Before the treaty of Lausanne in 1923, Greeks made up some fifteen percent of the population of Anatolia. These were the Rum, the leftovers from the Byzantine empire. The treaty ended most of this and there was an exchange of populations between Greece and Turkey, and so the only Greeks still in Turkey are in Istanbul. Tense diplomatic relations between Greece and Turkey in the last forty years has resulted in most of these Istanbul Greeks leaving Turkey for Greece as well. Estimates are that fewer than one hundred thousand Rum Greeks still live in Turkey. The Orthodox Patriarchate, the governing authority for all Orthodox churches, is still in Istanbul, although its operations are very limited.

Armenians

Before the Great War, Armenians made up the merchant classes in Istanbul and were the bulk of the peasantry in Eastern Anatolia. 1915 changed that with the genocidal campaign by the Ottomans and Kurdish tribal forces against the Eastern Armenians on the justification that the Armenians were helping the Russians in the war. Thus the Armenians, a people who had been in the region even longer than the Kurds were driven out or outright massacred through much of the region. In Istabul and Izmire the represion was not so extreme. Many Armenians found refuge with Alevi Zaza in Dersim, and the Alevi of Dersim were repaid by the Kemalists with their own genocide in the 1937-38 Dersim war.


Assyrians

These Nestorian Christians continue to practice an ancient monosophite creed which predates the establishment of the Roman church. Their language is in the Semitic family, closer to Arabic and Hebrew than it is to either Turkish or Kurdish. The Assyrians have fared very badly in this century, repressed along with the Kurds when the Kurds were the target of pogroms and repressed by Kurds at other times. Along with the Armenians, the Assyrians were decimated in the Great War. Currently the relations between the remaining Assyrians and the Kurds is much improved. However, there are fewer than a hundred thousand left in Turkey. Far more live in Iran, but they have predictable problems from the fundamentalist Shii regime in Tehran.


The Alevi

The Alevi are not an ethnic group, but a Muslim religious sect on the Shii branch. They number perhaps twenty million in Turkey, mostly in the big cities and in Central Anatolia. The Alevi are heterodox, they have no mosques, no formal clergy, do not recognise Mohammed and no not view the Koran as a perfect book. This has, of course, resulted in a good deal of persecution against the Alevi by the Sunni in Turkey, and this repression continues to this day. While Islamic religious instruction is mandatory in Turkish primary schools, these lessons are oriented only to the Sunni school. Alevi have been prime targets for the fascist Grey Wolves, the most notable incident in recent history being the 1978 masacre of some 300 Alevi in Kahramanmaras.
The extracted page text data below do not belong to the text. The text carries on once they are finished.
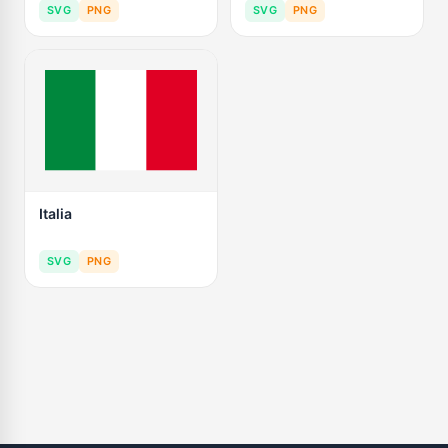
SVG
PNG
SVG
PNG
Italia
SVG
PNG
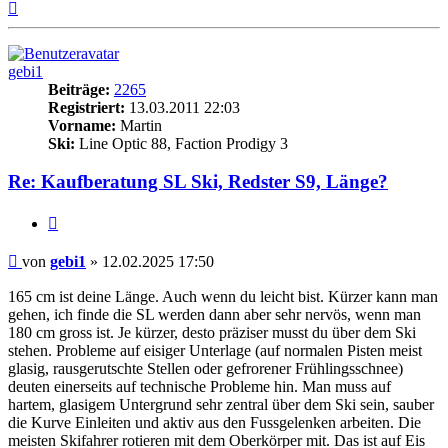
Nach
oben
gebi1
Beiträge:
2265
Registriert:
13.03.2011 22:03
Vorname:
Martin
Ski:
Line Optic 88, Faction Prodigy 3
Re: Kaufberatung SL Ski, Redster S9, Länge?
Zitieren
Beitrag
von
gebi1
»
12.02.2025 17:50
165 cm ist deine Länge. Auch wenn du leicht bist. Kürzer kann man
gehen, ich finde die SL werden dann aber sehr nervös, wenn man
180 cm gross ist. Je kürzer, desto präziser musst du über dem Ski
stehen. Probleme auf eisiger Unterlage (auf normalen Pisten meist
glasig, rausgerutschte Stellen oder gefrorener Frühlingsschnee)
deuten einerseits auf technische Probleme hin. Man muss auf
hartem, glasigem Untergrund sehr zentral über dem Ski sein, sauber
die Kurve Einleiten und aktiv aus den Fussgelenken arbeiten. Die
meisten Skifahrer rotieren mit dem Oberkörper mit. Das ist auf Eis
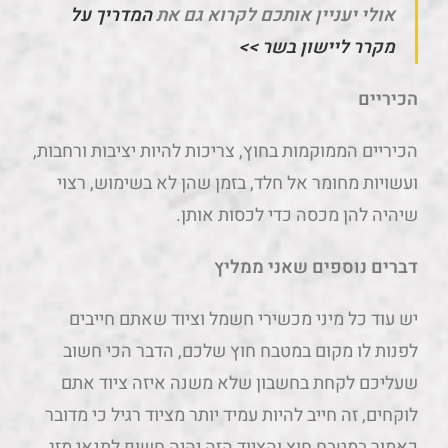
אולי יעניין אותכם לקרוא גם את
המדריך על
מקרר ליישון בשר >>
הכיריים
הכיריים הממוקמות בחוץ, צריכות להיות יציבות ורחבות,
ועשויות מחומר אל חלד, בזמן שהן לא בשימוש, רצוי
שיהיה להן מכסה כדי לכסות אותן.
דברים נוספים שאני ממליץ
יש עוד כל מיני מכשירי חשמל וציוד שאתם חייבים
לפנות לו מקום במטבח חוץ שלכם, הדבר הכי חשוב
שעליכם לקחת בחשבון שלא משנה איזה ציוד אתם
לוקחים, זה חייב להיות עמיד יותר מציוד רגיל כי מדובר
כאמור במטבח חוץ והציוד הזה יהיה חשוף לתנאי מזג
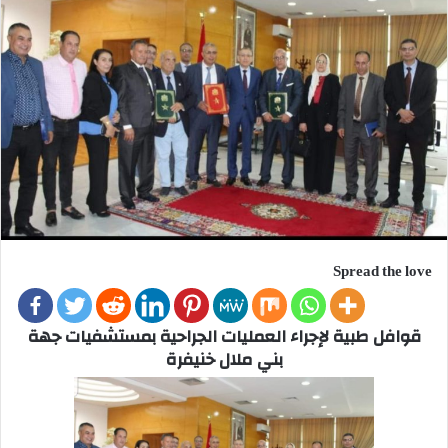
Spread the love
قوافل طبية لإجراء العمليات الجراحية بمستشفيات جهة
بني ملال خنيفرة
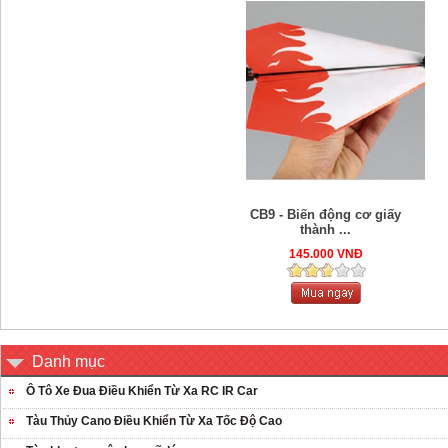
CB9 - Biến động cơ giấy
thành ...
145.000 VNĐ
Danh mục
Ô Tô Xe Đua Điều Khiển Từ Xa RC IR Car
Tàu Thủy Cano Điều Khiển Từ Xa Tốc Độ Cao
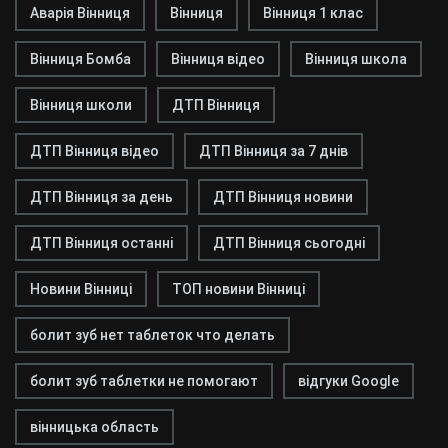
Аварія Вінниця
Вінниця
Вінниця 1 клас
Вінниця Бомба
Вінниця відео
Вінниця школа
Вінниця школи
ДТП Вінниця
ДТП Вінниця відео
ДТП Вінниця за 7 днів
ДТП Вінниця за день
ДТП Вінниця новини
ДТП Вінниця останні
ДТП Вінниця сьогодні
Новини Вінниці
ТОП новини Вінниці
болит зуб нет таблеток что делать
болит зуб таблетки не помогают
відгуки Google
вінницька область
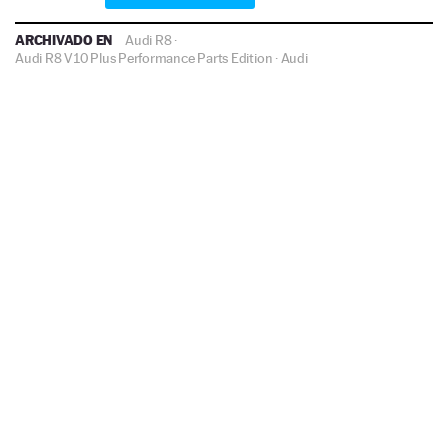
ARCHIVADO EN
Audi R8
·
Audi R8 V10 Plus Performance Parts Edition
·
Audi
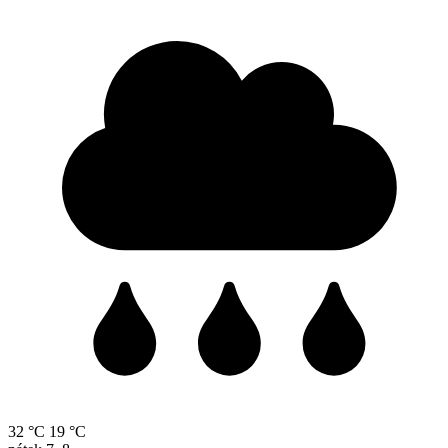
32 °C
19 °C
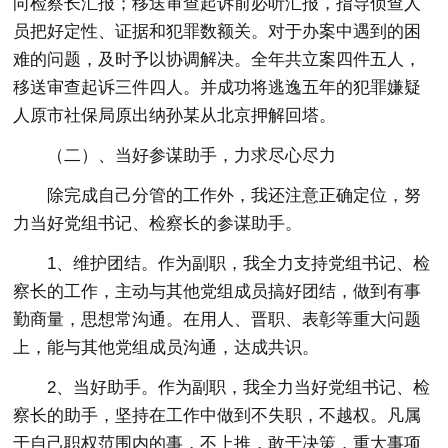
向检察长汇报；移送审查起诉前必听汇报，指导侦查人
员把好定性、证据和犯罪数额关。对于办案中遇到的困
难的问题，及时予以协调解决。全年共立案四件五人，
移送审查起诉三件四人。并成功将逃逸五年的犯罪嫌疑
人原市社保局原出纳孙某从北京押解回塔。
（二）、当好参谋助手，力求尽心尽力
除完成自己分管的工作外，我还注意正确定位，努
力当好党组书记、检察长的参谋助手。
1、维护团结。作为副职，我全力支持党组书记、检
察长的工作，主动与其他党组成员搞好团结，做到有事
勤商量，思想常沟通。在用人、晋职、表彰等重大问题
上，能与其他党组成员沟通，达成共识。
2、当好助手。作为副职，我全力当好党组书记、检
察长的助手，坚持在工作中做到不失职，不越权。凡属
于自己职权范围内的事，不上推，敢于决策，重大事项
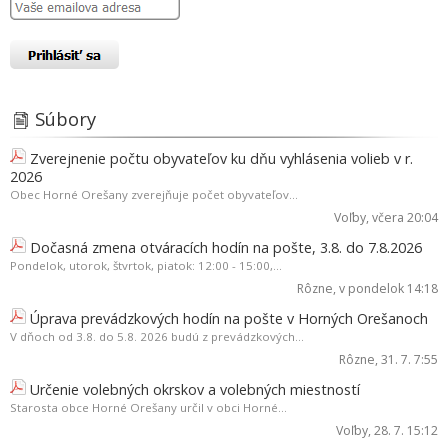
Súbory
Zverejnenie počtu obyvateľov ku dňu vyhlásenia volieb v r.
2026
Obec Horné Orešany zverejňuje počet obyvateľov...
Voľby
, včera 20:04
Dočasná zmena otváracích hodín na pošte, 3.8. do 7.8.2026
Pondelok, utorok, štvrtok, piatok: 12:00 - 15:00,...
Rôzne
, v pondelok 14:18
Úprava prevádzkových hodín na pošte v Horných Orešanoch
V dňoch od 3.8. do 5.8. 2026 budú z prevádzkových...
Rôzne
, 31. 7. 7:55
Určenie volebných okrskov a volebných miestností
Starosta obce Horné Orešany určil v obci Horné...
Voľby
, 28. 7. 15:12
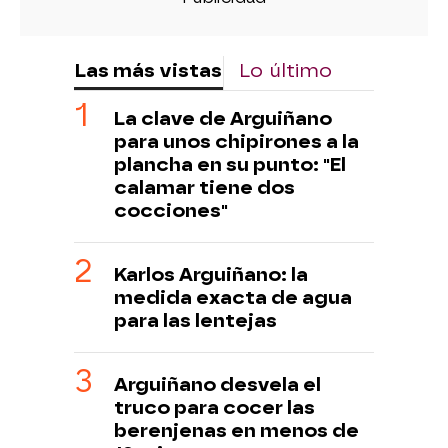
Las más vistas
Lo último
La clave de Arguiñano
para unos chipirones a la
plancha en su punto: "El
calamar tiene dos
cocciones"
Karlos Arguiñano: la
medida exacta de agua
para las lentejas
Arguiñano desvela el
truco para cocer las
berenjenas en menos de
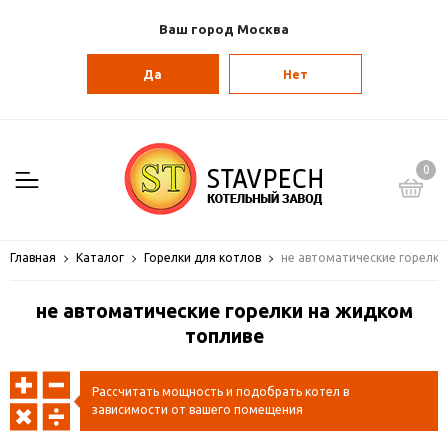
Ваш город Москва
Да
Нет
0
Главная
Каталог
Горелки для котлов
не автоматические горелки
не автоматические горелки на жидком
топливе
Рассчитать мощность и подобрать котел в
зависимости от вашего помещения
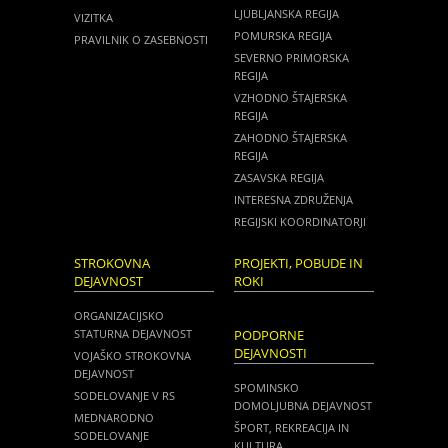
LJUBLJANSKA REGIJA
VIZITKA
POMURSKA REGIJA
PRAVILNIK O ZASEBNOSTI
SEVERNO PRIMORSKA
REGIJA
VZHODNO ŠTAJERSKA
REGIJA
ZAHODNO ŠTAJERSKA
REGIJA
ZASAVSKA REGIJA
INTERESNA ZDRUŽENJA
REGIJSKI KOORDINATORJI
STROKOVNA
PROJEKTI, POBUDE IN
DEJAVNOST
ROKI
ORGANIZACIJSKO
STATURNA DEJAVNOST
PODPORNE
DEJAVNOSTI
VOJAŠKO STROKOVNA
DEJAVNOST
SPOMINSKO
SODELOVANJE V RS
DOMOLJUBNA DEJAVNOST
MEDNARODNO
ŠPORT, REKREACIJA IN
SODELOVANJE
KULTURA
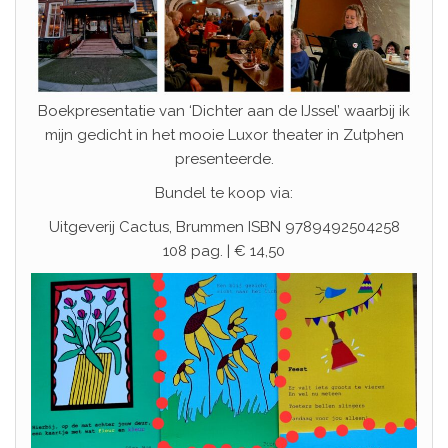
Boekpresentatie van ‘Dichter aan de IJssel’ waarbij ik
mijn gedicht in het mooie Luxor theater in Zutphen
presenteerde.
Bundel te koop via:
Uitgeverij Cactus, Brummen ISBN 9789492504258
108 pag. | € 14,50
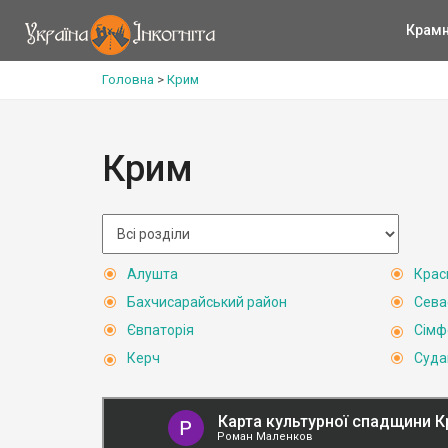
Крам
Головна
>
Крим
Крим
Алушта
Крас
Бахчисарайський район
Сева
Євпаторія
Сімф
Керч
Суда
The Alevi dominate the artistic and literary life of Turkey. Most of Turkey's intellectuals, writers and musicians are Alevi. In 1993 a Sunni mob attacked and firebombed an Alevi writers' conference in Sivas killing 37 people inside the hotel. Since the Alevi have no other place to go, they are almost always on the political left and back the secular republic far more than other groups.


Circassians

This term is a catch-all for the Muslim peoples of the Caucusus mountains who fled to the Ottoman Empire when their lands were conquered by the Russians. There are very many Circassian groups, each with their own language, practices and customs. Some of these are the Cerkes, Chechen, Abaza and Kabardi. There are many villages in the country where the Circassians settled and some of these still form cohesive communities where their language survives. Frequently these communities are very insular, not marrying outside their groups.

However, being ever fewer than the Laz, they have largely succumbed to assimilation pressures. Fewer and fewer young Circassians know their native languages any more. They have been fairly succesfully economically, being lucky enough to have settled in Western Anatolia for the most part.


Jews

The Ladino jews first came to Istanbul in the 16th Century during the reign of Suleyman the Magnificent. Escaping the Spanish inquisition, they settled in Istanbul's district of Eyup where they came to dominate the Empire's slave trade. The Jews have been very successful economically and while they have maintained their own Ladino dialect of Spanish, they have largely assimilated into the general Turkish population of Istanbul or imigrated to Isreal. There are perhaps twenty thousand Jews still in Istanbul.


The Zaza

There is a good deal of debate as to whether the Zaza are a distinct group or a Kurdish sub-grouping. Their language is very different from any other Kurdish dialect and most Zaza are Alevi and live in the Dersim region. Since the government only grudgingly admits that Kurds exist, the Zaza have achieved very little in the way of cultural rights.